The court lately has come under intense criticism in Congress and elsewhere for making important decisions in the “shadow docket.“
A federal district court and a panel of the U.S. Court of Appeals for the 1st Circuit said Maine’s requirements were allowable because they were not aimed at religious exercise. The appeals court said the state had three good reasons for the health-care worker requirement: ensuring workers remain able to provide needed care in an overburdened health-care system, protecting the health of those most vulnerable to the virus, including those who could not take it for medical reasons, and “protecting the health and safety of all Mainers, patients and health-care workers alike.” “In confronting the various risks to its own population and its own health-care delivery system, Maine’s rule does not violate the Constitution,” the panel said.
It’s important to emphasize that this is just a preliminary ruling. The Court has refused to grant extraordinary relief by what amounts to a temporary injunction before hearing the case in full. It’s conceivable that they might rule the other way once the case winds its way to them.
I agree with Barrett and Kavanaugh that this simply isn’t what the “shadow docket” is for.
The Gorsuch-Thomas-Alito dissent is silly. That the applicants have served “on the front lines against COVID” is the sort of special pleading one would expect from their attorneys, not from the damned Supreme Court. And Maine is surely allowed to make different laws than other states!

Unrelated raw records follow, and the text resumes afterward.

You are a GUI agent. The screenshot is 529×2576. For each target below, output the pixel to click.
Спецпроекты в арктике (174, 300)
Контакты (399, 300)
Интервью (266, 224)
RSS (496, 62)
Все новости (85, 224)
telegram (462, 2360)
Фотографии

That’s why we have a federal system, after all.
Similarly, the notion that Maine has to offer religious exemptions since they allow medical ones strains credulity. The dissenters note that a doctor’s note that doesn’t even specify the underlying condition or other rationale for the exemption. While I grant that this practically begs for abuse, the reason for this is obvious: a longstanding desire to protect the privacy of health information.
Their one solid argument, which they oddly save for last, is this:
The State allows those invoking medical reasons to avoid the vaccine mandate on the apparent premise that these individuals can take alternative measures (such as the use of protective gear and regular testing) to safeguard their patients and co-workers. But the State refuses to allow those invoking religious reasons to do the very same thing.
First, I’d say that the rationale for a medical exemption is simply stronger. It’s more burdensome to demand someone risk their life or well-being than to violate a religious belief. (Particularly when no serious religious denomination opposes this vaccine.) Second, one presumes a relatively small number of people will qualify for medical exemptions.
Regardless, this seems the kind of thing that can be litigated through the system. The Supreme Court shouldn’t be in the business of intervening in individual cases like this on a preliminary basis except under extraordinary circumstances.